If Tanzania cant stem this tide, or (to change the metaphor) if the goal-posts are being effectively moved by the ecclesiastical bureaucrats in London and New York, many more of us than have so far given up on classical, historic, Canterbury-defined Anglicanism, will find it impossibly hard not to do so, at least if what Paul Zahl has discerningly called the ersatz christianity of TEC continues to be embraced by Lambeth.
And I suspect this could reach even further into the Anglican realms not in communion (by whatever definition) with Canterbury.
You mean the church actually has a meaning, message, and mission other than the Millenium Development Goals?
Would you please elaborate a bit further? I'm not sure I understand what you mean.
Williams is terrified by the obvious truth that the majority of American and Canadian Anglican priests have rejected traditional Christianity and have converted to a religion as different from their own as Mormonism.
"And I suspect this could reach even further into the Anglican realms not in communion (by whatever definition) with Canterbury."

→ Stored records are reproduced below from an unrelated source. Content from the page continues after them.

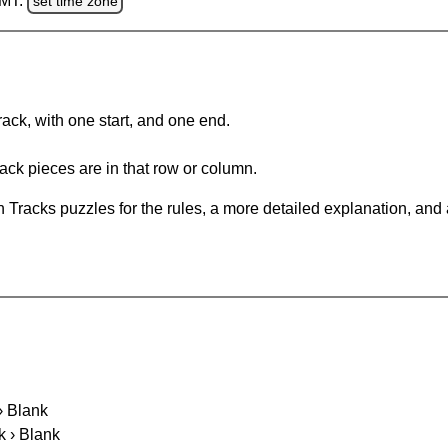
GMT.
set time zone
rack, with one start, and one end.
ack pieces are in that row or column.
 Tracks puzzles for the rules, a more detailed explanation, and
 › Blank
k › Blank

I should think it might to the extent that any of the Anglican groups not in communion with Canterbury retained any hope of ultimately joining some sort of orthodox Anglican grouping. The issue of communion with heresy, direct or indirect, even communion with those who refuse to acknowledge heresy within a church in favor of a certain sort of civility must be raised by any group which wishes to claim some connection, apostolically, to the One Church. The claim can be advanced that communion with Canterbury makes that connection. But if Canterbury falls into apostasy, where is the connection? All Anglican roads run through Canterbury back to the One Church. If Canterbury embraces, no eeven tolerates, the "ersatz Christianity" of TEC, it has pretty clearly apostasized. And where does that leave that part of the Anglican world which claims it is the English expression of Christian orthodoxy?
K, you have captured the issue exactly!
Not a strong point, but one that has to be made.
"Amendment: All Anglican roads run through historical Canterbury back to the One Church."
Better said. I wonder if there are many people today in the Anglican Communion who even know about the great English and Scottish saints of the pre-Schism Church or the stupendous monasteries or better yet even, the Council of Whitby which changed so much in the British Isles. You know, there was a time when the "lights went out" all over most of Western Europe from the Adriatic to the Channel. But in England and Scotland and especially in Ireland there were monastic beacons of learning and orthodox Christianity which preserved The Faith in the West...and it was the exact same Faith that I practice today. Looking at the scene presented by the AC, I fear it cannot say the same thing and I doubt it would want to, sadly.
I should think it might to the extent that any of the Anglican groups not in communion with Canterbury retained any hope of ultimately joining some sort of orthodox Anglican grouping.
Thanks for the clarification. I am not too sure that the original Continuing groups had much hope, the problems run much deeper than Gene R and Schiori's unorthodox beliefs.
There is a book, "How the Irish Saved Western Civilization" or something like that (there's a copy in the library downstairs) that discusses this.